A friend, who's an accountant came over last night and I asked him if he could explain the Romney tax situation regarding foreign, off-shore banking, income, investments and such, based on the 2010 and 2011 Federal tax returns as we've seen them. He put it in English -- instead of all these pundits trying to explain it with legal and accounting terms. I think now get it, and perhaps your readers would understand it when put in my friends words. By the way, I do have a BS in Business Administration, and I didn't understand this until now.

The Cayman Island thing goes this way: (which by the way is legal, though to what degree legal and moral overlap in this will always be fodder for debate)

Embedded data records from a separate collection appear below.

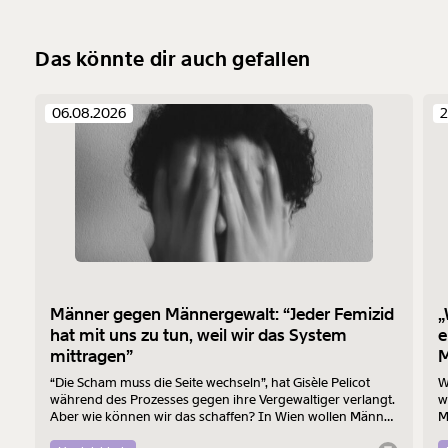
Das könnte dir auch gefallen
06.08.2026
2
Männer gegen Männergewalt: “Jeder Femizid
„
hat mit uns zu tun, weil wir das System
e
mittragen”
M
“Die Scham muss die Seite wechseln”, hat Gisèle Pelicot
W
während des Prozesses gegen ihre Vergewaltiger verlangt.
w
Aber wie können wir das schaffen? In Wien wollen Männer
M
am 7. August mit einem “Walk of Shame” gegen
B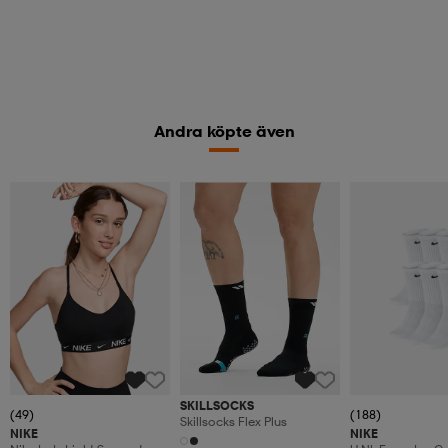
Andra köpte även
SKILLSOCKS
(49)
(188)
Skillsocks Flex Plus
NIKE
NIKE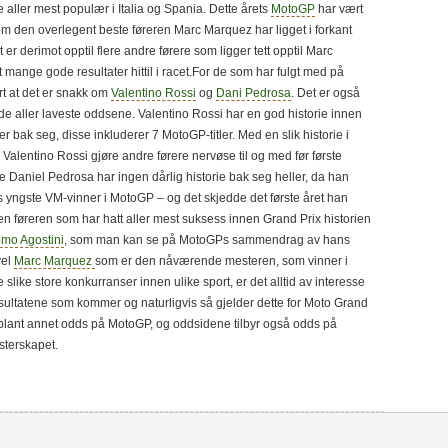
aller mest populær i Italia og Spania. Dette årets
MotoGP
har vært
om den overlegent beste føreren Marc Marquez har ligget i forkant
et er derimot opptil flere andre førere som ligger tett opptil Marc
mange gode resultater hittil i racet.For de som har fulgt med på
lart at det er snakk om
Valentino Rossi
og
Dani Pedrosa
. Det er også
de aller laveste oddsene. Valentino Rossi har en god historie innen
er bak seg, disse inkluderer 7 MotoGP-titler. Med en slik historie i
alentino Rossi gjøre andre førere nervøse til og med før første
e Daniel Pedrosa har ingen dårlig historie bak seg heller, da han
 yngste VM-vinner i MotoGP – og det skjedde det første året han
en føreren som har hatt aller mest suksess innen Grand Prix historien
mo Agostini
, som man kan se på MotoGPs sammendrag av hans
vel
Marc Marquez
som er den nåværende mesteren, som vinner i
slike store konkurranser innen ulike sport, er det alltid av interesse
esultatene som kommer og naturligvis så gjelder dette for Moto Grand
r blant annet odds på MotoGP, og oddsidene tilbyr også odds på
sterskapet.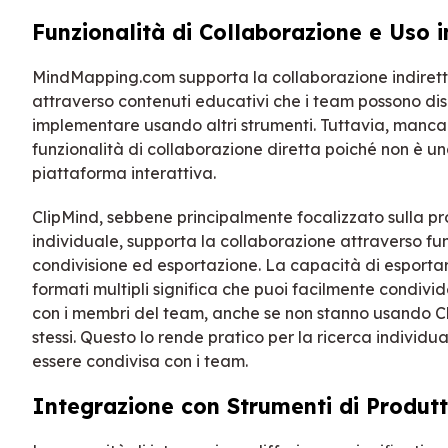
Funzionalità di Collaborazione e Uso 
MindMapping.com supporta la collaborazione indire
attraverso contenuti educativi che i team possono di
implementare usando altri strumenti. Tuttavia, manca
funzionalità di collaborazione diretta poiché non è u
piattaforma interattiva.
ClipMind, sebbene principalmente focalizzato sulla pr
individuale, supporta la collaborazione attraverso fun
condivisione ed esportazione. La capacità di esporta
formati multipli significa che puoi facilmente condivider
con i membri del team, anche se non stanno usando Cl
stessi. Questo lo rende pratico per la ricerca individ
essere condivisa con i team.
Integrazione con Strumenti di Produtt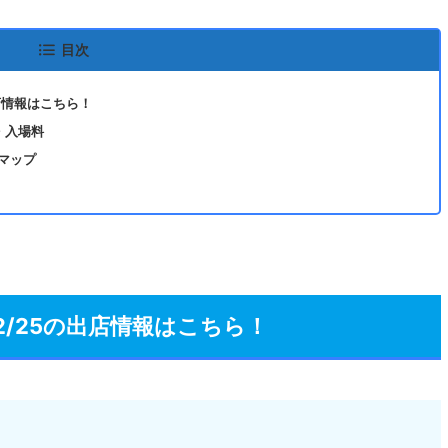
目次
の出店情報はこちら！
要・入場料
マップ
』12/25の出店情報はこちら！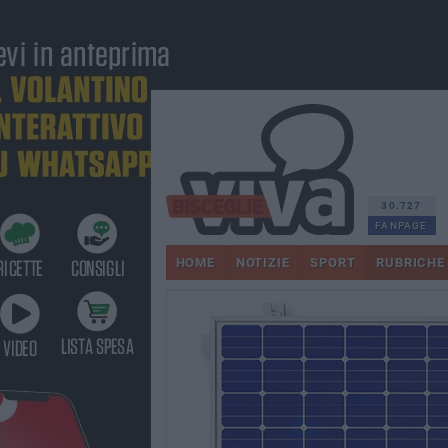
30.727
FANPAGE
HOME
NOTIZIE
SPORT
RUBRICHE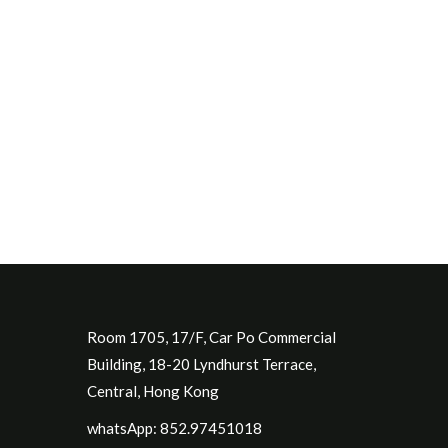
Room 1705, 17/F, Car Po Commercial
Building, 18-20 Lyndhurst Terrace,
Central, Hong Kong
whatsApp: 852.97451018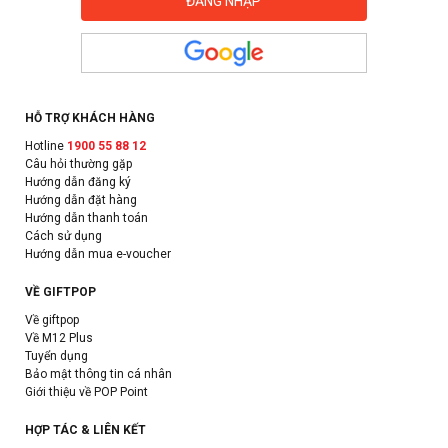
HỖ TRỢ KHÁCH HÀNG
Hotline
1900 55 88 12
Câu hỏi thường gặp
Hướng dẫn đăng ký
Hướng dẫn đặt hàng
Hướng dẫn thanh toán
Cách sử dụng
Hướng dẫn mua e-voucher
VỀ GIFTPOP
Về giftpop
Về M12 Plus
Tuyển dụng
Bảo mật thông tin cá nhân
Giới thiệu về POP Point
HỢP TÁC & LIÊN KẾT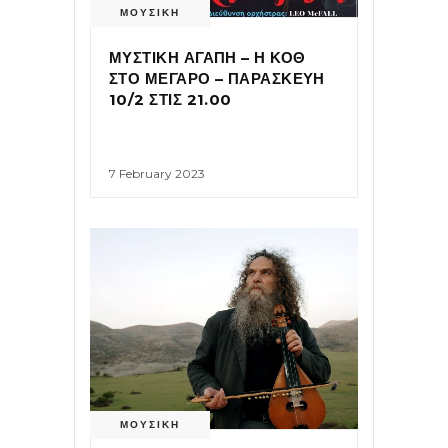
ΜΟΥΣΙΚΗ
ΜΥΣΤΙΚΗ ΑΓΑΠΗ – Η ΚΟΘ
ΣΤΟ ΜΕΓΑΡΟ – ΠΑΡΑΣΚΕΥΗ
10/2 ΣΤΙΣ 21.00
7 February 2023
ΜΟΥΣΙΚΗ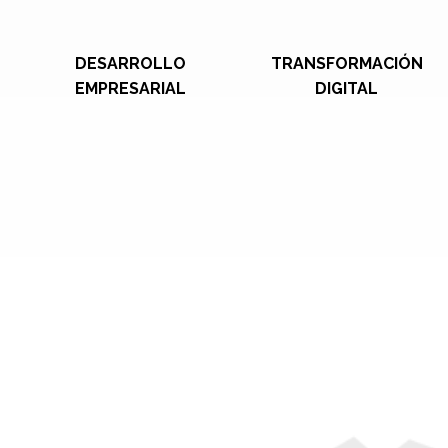
DESARROLLO
TRANSFORMACIÓN
EMPRESARIAL
DIGITAL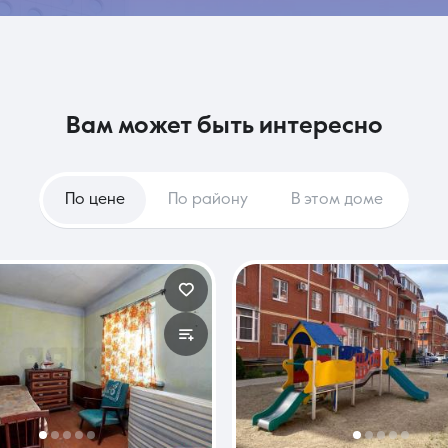
вам может быть интересно
По цене
По району
В этом доме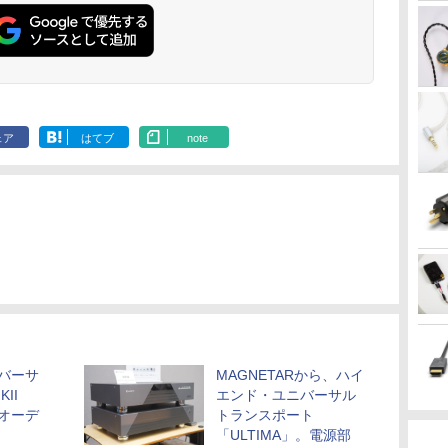
ェア
はてブ
note
ニバーサ
MAGNETARから、ハイ
II
エンド・ユニバーサル
やオーデ
トランスポート
「ULTIMA」。電源部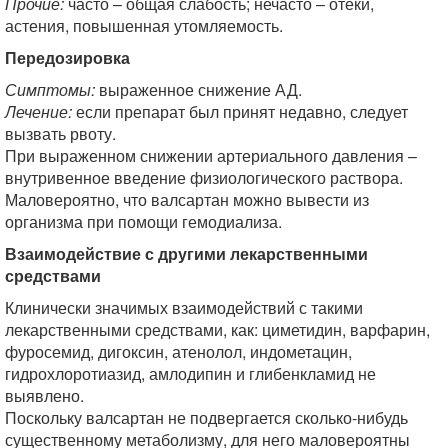
Прочие:
часто – общая слабость; нечасто – отеки,
астения, повышенная утомляемость.
Передозировка
Симптомы:
выраженное снижение АД.
Лечение:
если препарат был принят недавно, следует
вызвать рвоту.
При выраженном снижении артериального давления –
внутривенное введение физиологического раствора.
Маловероятно, что валсартан можно вывести из
организма при помощи гемодиализа.
Взаимодействие с другими лекарственными
средствами
Клинически значимых взаимодействий с такими
лекарственными средствами, как: циметидин, варфарин,
фуросемид, дигоксин, атенолол, индометацин,
гидрохлоротиазид, амлодипин и глибенкламид не
выявлено.
Поскольку валсартан не подвергается сколько-нибудь
существенному метаболизму, для него маловероятны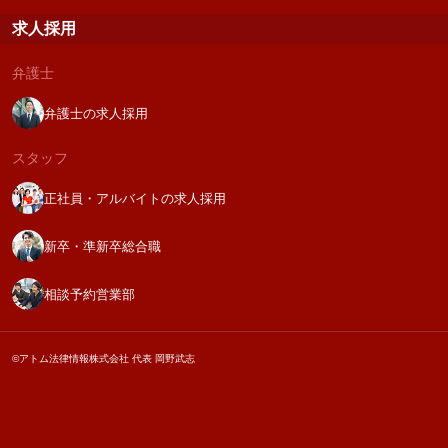
求人採用
弁護士
弁護士の求人採用
スタッフ
正社員・アルバイトの求人採用
新卒・準新卒総合職
相談予約営業部
©アトム法律情報株式会社 代表 岡野武志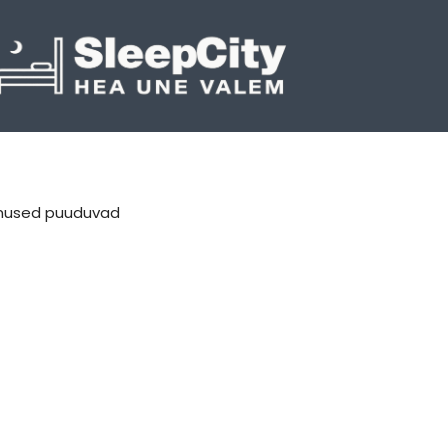
mused puuduvad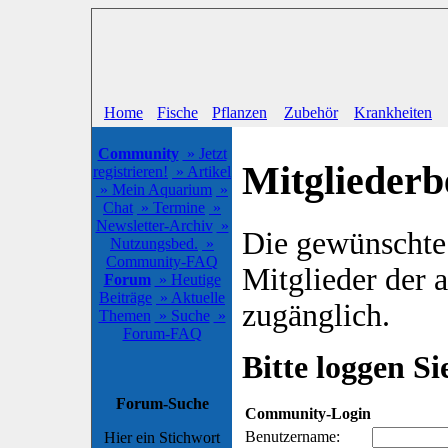
Home
Fische
Pflanzen
Zubehör
Krankheiten
Community
» Jetzt
Mitgliederb
registrieren!
» Artikel
» Mein Aquarium
»
Chat
» Termine
»
Newsletter-Archiv
»
Die gewünschte S
Nutzungsbed.
»
Community-FAQ
Mitglieder der
Forum
» Heutige
Beiträge
» Aktuelle
zugänglich.
Themen
» Suche
»
Forum-FAQ
Bitte loggen Sie
Forum-Suche
Community-Login
Benutzername:
Hier ein Stichwort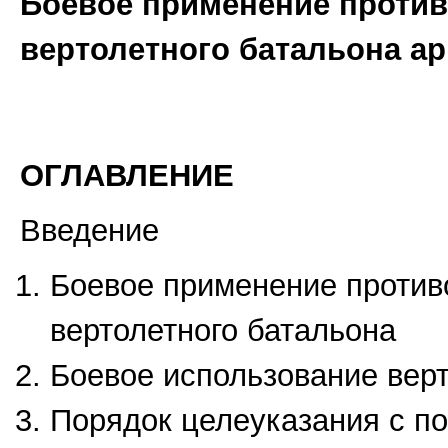
Боевое применение против
вертолетного батальона а
ОГЛАВЛЕНИЕ
Введение
Боевое применение против
вертолетного батальона
Боевое использование вер
Порядок целеуказания с 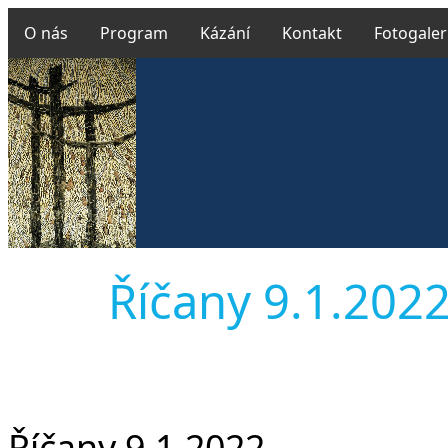
O nás
Program
Kázání
Kontakt
Fotogaler
Říčany 9.1.2022 
Říčany 9.1.2022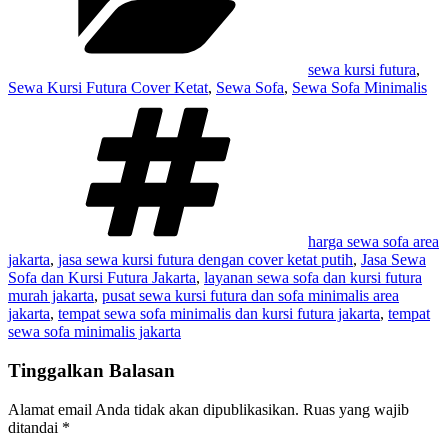
sewa kursi futura
,
Sewa Kursi Futura Cover Ketat
,
Sewa Sofa
,
Sewa Sofa Minimalis
Tag
harga sewa sofa area
jakarta
,
jasa sewa kursi futura dengan cover ketat putih
,
Jasa Sewa
Sofa dan Kursi Futura Jakarta
,
layanan sewa sofa dan kursi futura
murah jakarta
,
pusat sewa kursi futura dan sofa minimalis area
jakarta
,
tempat sewa sofa minimalis dan kursi futura jakarta
,
tempat
sewa sofa minimalis jakarta
Tinggalkan Balasan
Alamat email Anda tidak akan dipublikasikan.
Ruas yang wajib
ditandai
*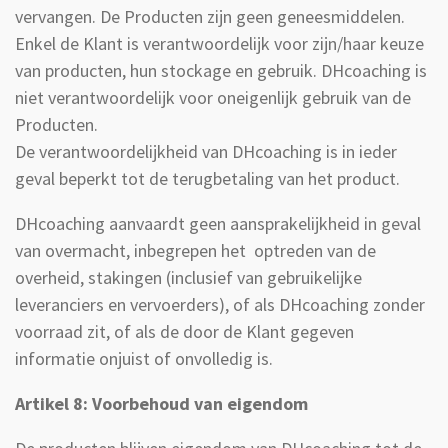
vervangen. De Producten zijn geen geneesmiddelen.
Enkel de Klant is verantwoordelijk voor zijn/haar keuze
van producten, hun stockage en gebruik. DHcoaching is
niet verantwoordelijk voor oneigenlijk gebruik van de
Producten.
De verantwoordelijkheid van DHcoaching is in ieder
geval beperkt tot de terugbetaling van het product.
DHcoaching aanvaardt geen aansprakelijkheid in geval
van overmacht, inbegrepen het optreden van de
overheid, stakingen (inclusief van gebruikelijke
leveranciers en vervoerders), of als DHcoaching zonder
voorraad zit, of als de door de Klant gegeven
informatie onjuist of onvolledig is.
Artikel 8: Voorbehoud van eigendom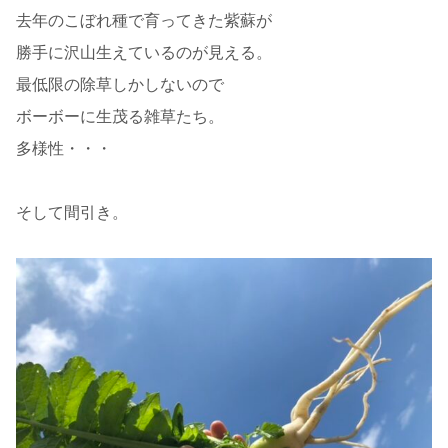
去年のこぼれ種で育ってきた紫蘇が
勝手に沢山生えているのが見える。
最低限の除草しかしないので
ボーボーに生茂る雑草たち。
多様性・・・
そして間引き。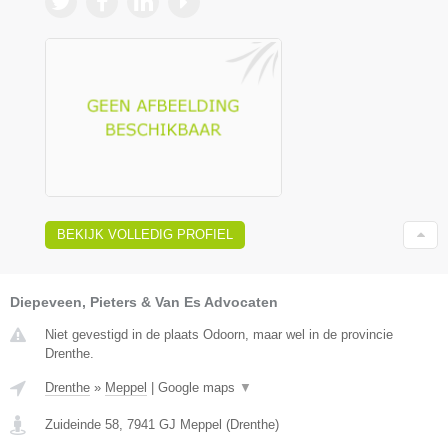
BEKIJK VOLLEDIG PROFIEL
Diepeveen, Pieters & Van Es Advocaten
Niet gevestigd in de plaats Odoorn, maar wel in de provincie
Drenthe.
Drenthe
»
Meppel
|
Google maps
▼
Zuideinde 58
,
7941 GJ
Meppel
(
Drenthe
)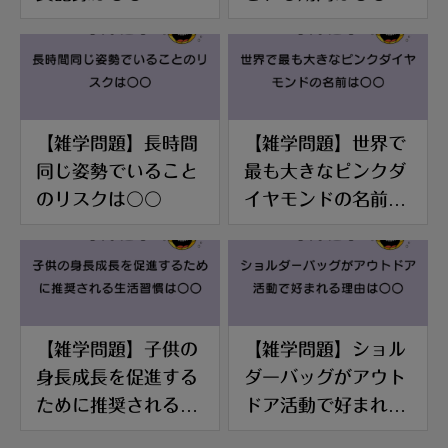
【雑学問題】長時間
【雑学問題】世界で
同じ姿勢でいること
最も大きなピンクダ
のリスクは〇〇
イヤモンドの名前は
〇〇
【雑学問題】子供の
【雑学問題】ショル
身長成長を促進する
ダーバッグがアウト
ために推奨される生
ドア活動で好まれる
活習慣は〇〇
理由は〇〇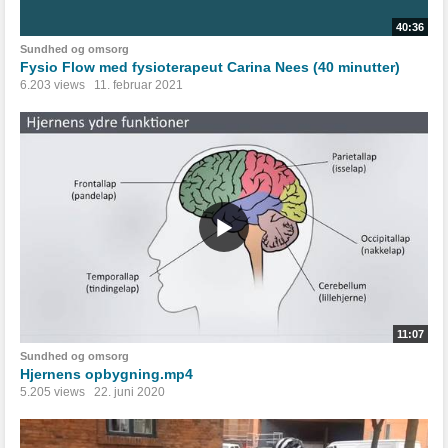
40:36
Sundhed og omsorg
Fysio Flow med fysioterapeut Carina Nees (40 minutter)
6.203 views
11. februar 2021
11:07
Sundhed og omsorg
Hjernens opbygning.mp4
5.205 views
22. juni 2020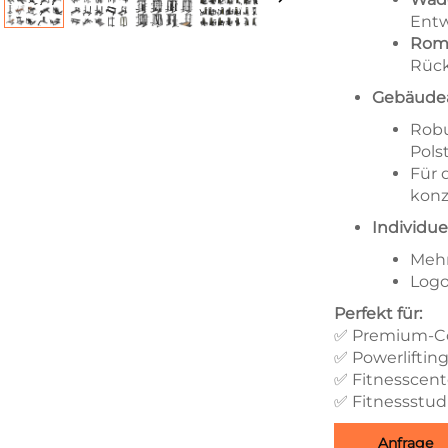
Entw
Roma
Rück
Gebäudea
Robu
Pols
Für 
konz
Individue
Mehr
Logo
Perfekt für:
✅ Premium-C
✅ Powerliftin
✅ Fitnesscent
✅ Fitnessstud
Anfrage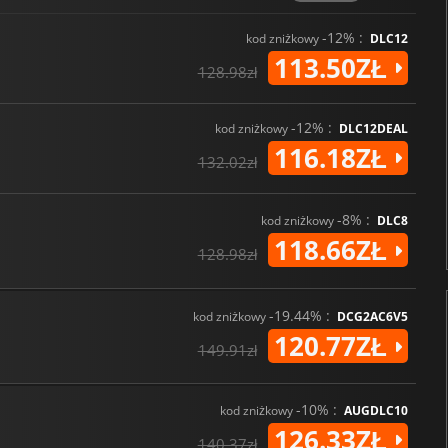
się w najbardziej epickich bitw
czeka, a walka dopiero się zacz
-12% :
kod zniżkowy
DLC12
113.50ZŁ
128.98zł
-12% :
kod zniżkowy
DLC12DEAL
116.18ZŁ
132.02zł
-8% :
kod zniżkowy
DLC8
118.66ZŁ
128.98zł
-19.44% :
kod zniżkowy
DCG2AC6V5
120.77ZŁ
149.91zł
-10% :
kod zniżkowy
AUGDLC10
126.33ZŁ
140.37zł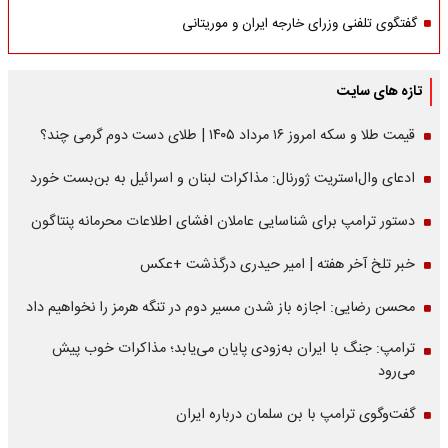
گفتگوی تلفنی وزرای خارجه ایران و موریتانی
تازه های سایت
قیمت طلا و سکه امروز ۱۶ مرداد ۱۴۰۵ | طلای دست دوم گرمی چند؟
ادعای وال‌استریت ژورنال: مذاکرات لبنان و اسرائیل به بن‌بست خورد
دستور ترامپ برای شناسایی عاملان افشای اطلاعات محرمانه پنتاگون
خبر تلخ آخر هفته | امیر حیدری درگذشت +عکس
محسن رضایی: اجازه باز شدن مسیر دوم در تنگه هرمز را نخواهیم داد
ترامپ: جنگ با ایران به‌زودی پایان می‌یابد؛ مذاکرات خوب پیش
می‌رود
گفت‌وگوی ترامپ با بن سلمان درباره ایران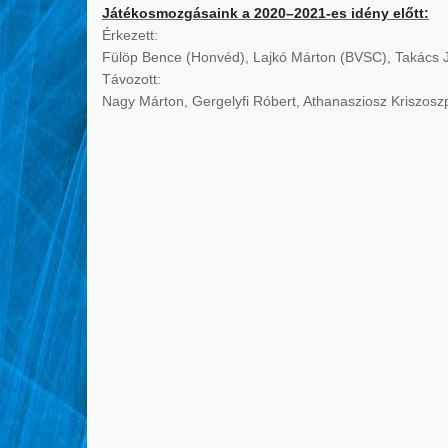
Játékosmozgásaink a 2020–2021-es idény előtt:
Érkezett:
Fülöp Bence (Honvéd), Lajkó Márton (BVSC), Takács 
Távozott:
Nagy Márton, Gergelyfi Róbert, Athanasziosz Kriszosz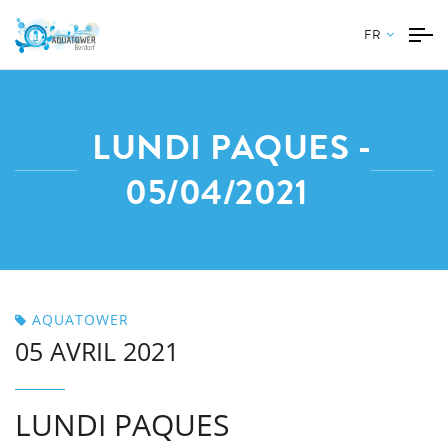
FR
LUNDI PAQUES -
05/04/2021
AQUATOWER
05 AVRIL 2021
LUNDI PAQUES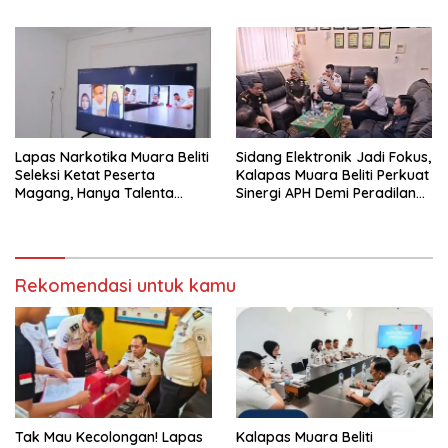
Pernah Menutup Ruang Hak
Jawab”.
Lapas Narkotika Muara Beliti
Sidang Elektronik Jadi Fokus,
Seleksi Ketat Peserta
Kalapas Muara Beliti Perkuat
Magang, Hanya Talenta
Sinergi APH Demi Peradilan
Berintegritas yang Lolos.
Pidana yang Modern dan
Efektif
Rekomendasi untuk kamu
Tak Mau Kecolongan! Lapas
Kalapas Muara Beliti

Mitt deposits money from business dealings around the world, some in the US, many in foreign lands into off-shore banks. (This is done through foreign corporations his 'blind trust' controls/owns. Some of these banks he uses, BTW, are just post office boxes or storefronts, not a bank like we in the states think of them.

He then takes out money from that account, but in a foreign currency -- for example, Cayman Dollars.

When he brings that money into the states, it's taxed at a lower rate and he's given credit as if he's bringing in a foreign investment.

Then he reconverts the currency into American money in his US banks but it's already been taxed as a foreign investment and he gets to write off additional conversion charges so the reduced money is already taxed, free and clear. It's coming from his foreign corporation.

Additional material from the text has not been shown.